* Task statement
The expected output is a copy of every line in the records with the string "изготовлению".

(Extracted page text data)

= = = =

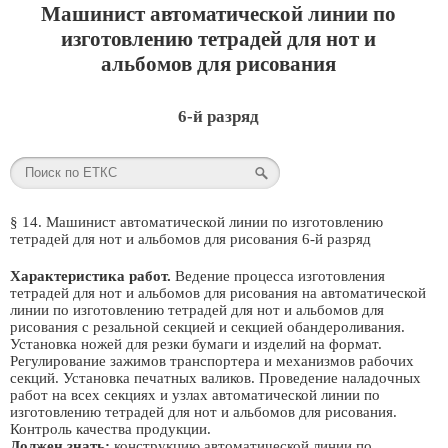
Машинист автоматической линии по
изготовлению тетрадей для нот и
альбомов для рисования
6-й разряд
§ 14. Машинист автоматической линии по изготовлению
тетрадей для нот и альбомов для рисования 6-й разряд
Характеристика работ.
Ведение процесса изготовления
тетрадей для нот и альбомов для рисования на автоматической
линии по изготовлению тетрадей для нот и альбомов для
рисования с резальной секцией и секцией обандероливания.
Установка ножей для резки бумаги и изделий на формат.
Регулирование зажимов транспортера и механизмов рабочих
секций. Установка печатных валиков. Проведение наладочных
работ на всех секциях и узлах автоматической линии по
изготовлению тетрадей для нот и альбомов для рисования.
Контроль качества продукции.
Должен знать:
конструкцию автоматической линии по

= = = =

* The answer
изготовлению тетрадей для нот и
§ 14. Машинист автоматической линии по изготовлению
линии по изготовлению тетрадей для нот и альбомов для
изготовлению тетрадей для нот и альбомов для рисования.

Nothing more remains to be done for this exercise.